Ему не нужно утро, которое приходит затем, чтобы загнать тонкую паутину сновидений в извилины мозга, сжатые черепом весь длинный день и лишь ночью освобожденные сном.
Призрачный день, когда человек все время что-то должен, должен, должен…
Шофер такси Ольдржих Бор проснулся раньше обычного. Лежа тихо с открытыми глазами, он слышал, как шаги первых прохожих гулко зазвучали на тротуаре, отражаясь от фасадов домов, и видел, как стрелка будильника, этот подвижный пестик среди двенадцати тычинок, замешкалась на пятой тычинке. Пан Бор быстро вскочил с постели и произнес спокойным отчетливым шепотом:
– Блаженка – за молоком!
Рассвет заглядывал в комнату; он был еще не настоящим светом, а лишь туманным проблеском, тревожным и неясным, повисшим клочьями в свежем тихом утре.
Отец поглядел на дочку: она спала, не раздеваясь; он не хотел вчера вечером будить ее, такую усталую, только перенес с неудобной тахты на постель. Ребенок!
Блажена еще ребенок!
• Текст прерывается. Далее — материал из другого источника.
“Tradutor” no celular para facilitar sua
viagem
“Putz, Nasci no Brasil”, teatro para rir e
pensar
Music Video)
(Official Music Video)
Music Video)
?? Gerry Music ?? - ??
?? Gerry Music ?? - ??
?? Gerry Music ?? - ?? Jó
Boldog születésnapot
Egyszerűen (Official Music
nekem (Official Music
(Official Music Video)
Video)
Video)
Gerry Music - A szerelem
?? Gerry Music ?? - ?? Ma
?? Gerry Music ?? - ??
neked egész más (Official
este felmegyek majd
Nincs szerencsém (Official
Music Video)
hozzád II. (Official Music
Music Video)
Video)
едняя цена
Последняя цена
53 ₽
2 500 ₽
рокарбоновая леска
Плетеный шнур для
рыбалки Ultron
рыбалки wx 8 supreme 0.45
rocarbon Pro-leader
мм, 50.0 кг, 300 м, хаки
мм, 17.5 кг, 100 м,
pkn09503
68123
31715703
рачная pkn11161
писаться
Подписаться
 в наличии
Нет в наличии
Как ясно ее напряженное лицо, какая нежная, еле заметная улыбка трогает маленький рот… Да, боль ребенка не так велика, как муки взрослого. Непостоянство ребячьих мыслей дает сотню спасительных выходов для этой боли, а ребячье любопытство, и глубокое и мимолетное, и жажда нового невольно толкают к забывчивости.
Отцовский шепот тянет Блажену из сна в пробуждение.
«Как мало я спала!» – думается Блажене; в полусне она хнычет:
– Папка, еще минутку! – и сразу же снова проваливается в колодец приятного забытья.
– Нет, Блаженка, ни минутки! Вставай, долг зовет!
«Долг зовет».. Эта пословица некогда значила для них совсем иное. Полусерьезно, полушутя они с папкой раньше часто повторяли ее. Так и теперь эта насмешливая пословица невольно растянула рот Блажены в улыбку, возвращая ее к воспоминаниям о том, каким радостным бывало раньше утреннее пробуждение.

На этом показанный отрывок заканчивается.